TASK DETAILS:
For the records below, reproduce exactly the line that contains "Bubble Sheet Wrap + Box + Flyer Shipping" and all subsequent lines, with nothing left out and nothing added.
------------------------
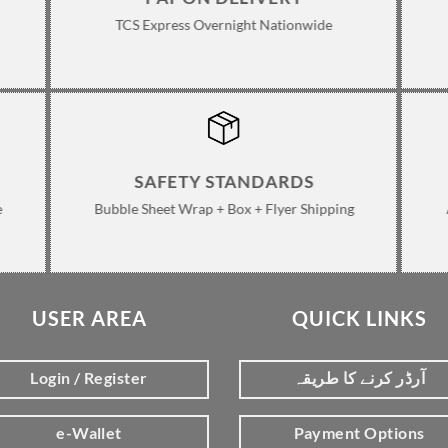
TCS Express Overnight Nationwide
SAFETY STANDARDS
e
Bubble Sheet Wrap + Box + Flyer Shipping
USER AREA
QUICK LINKS
Login / Register
آرڈر کرنے کا طریقہ
e-Wallet
Payment Options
------------------------
SOLUTION TO THIS PROBLEM:
Bubble Sheet Wrap + Box + Flyer Shipping
USER AREA
QUICK LINKS
Login / Register
آرڈر کرنے کا طریقہ
e-Wallet
Payment Options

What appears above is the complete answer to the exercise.